> WHAT YOU HAVE TO DO
Nothing is needed except the lines below that run from the one with "fonctionne maintenant comme un" through the one with "installations recreatives.", repeated exactly.

> RECORD EXTRACTS

- - - - -

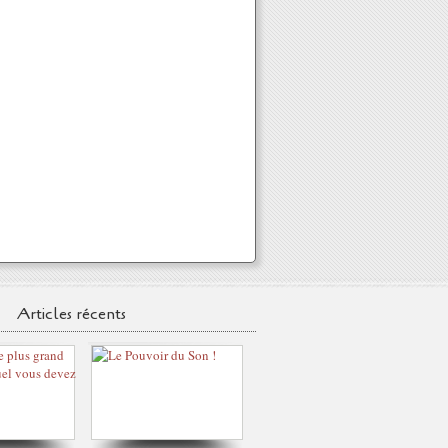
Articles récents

- - - - -

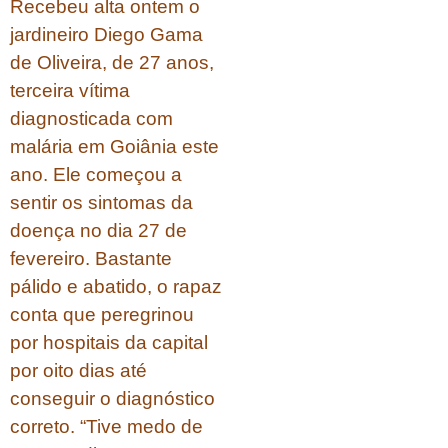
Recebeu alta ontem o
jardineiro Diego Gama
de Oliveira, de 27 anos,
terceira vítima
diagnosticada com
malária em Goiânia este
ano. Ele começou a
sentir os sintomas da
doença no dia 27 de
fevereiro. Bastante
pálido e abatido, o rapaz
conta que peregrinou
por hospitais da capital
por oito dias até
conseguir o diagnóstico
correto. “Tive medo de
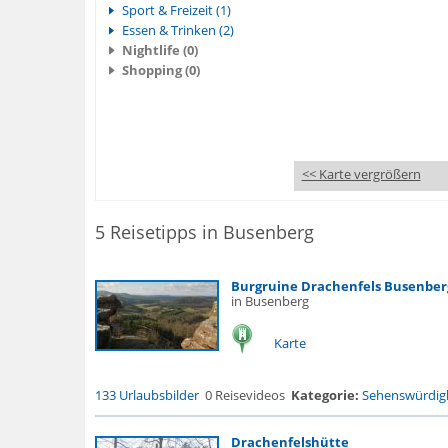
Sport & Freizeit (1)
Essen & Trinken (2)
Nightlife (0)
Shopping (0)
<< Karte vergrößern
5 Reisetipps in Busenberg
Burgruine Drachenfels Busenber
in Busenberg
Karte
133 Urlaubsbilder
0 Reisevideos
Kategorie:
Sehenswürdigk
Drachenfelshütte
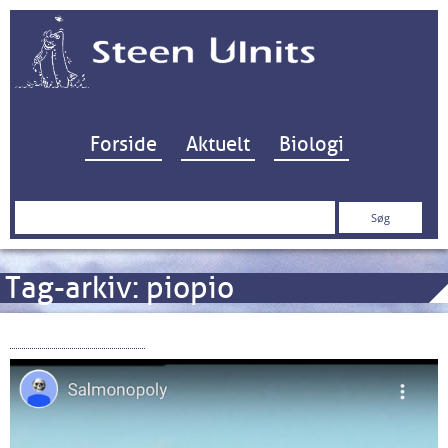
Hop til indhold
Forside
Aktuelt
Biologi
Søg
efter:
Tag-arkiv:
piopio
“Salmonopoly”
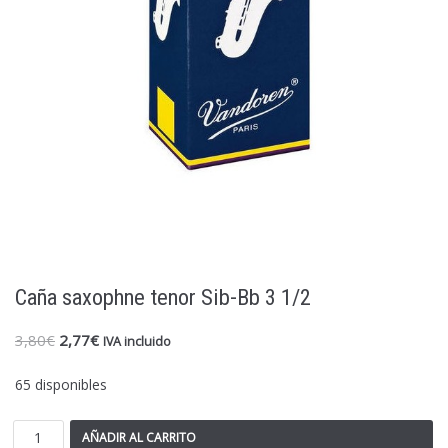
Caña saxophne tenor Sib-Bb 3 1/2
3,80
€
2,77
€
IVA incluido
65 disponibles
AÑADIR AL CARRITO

- - - - -

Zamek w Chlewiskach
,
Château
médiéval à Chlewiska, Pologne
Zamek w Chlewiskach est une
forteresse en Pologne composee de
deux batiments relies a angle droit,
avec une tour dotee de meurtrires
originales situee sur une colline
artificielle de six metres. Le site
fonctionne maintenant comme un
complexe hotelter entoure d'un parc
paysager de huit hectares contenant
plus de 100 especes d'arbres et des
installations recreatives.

- - - - -

> TASK RESULT
fonctionne maintenant comme un
complexe hotelter entoure d'un parc
paysager de huit hectares contenant
plus de 100 especes d'arbres et des
installations recreatives.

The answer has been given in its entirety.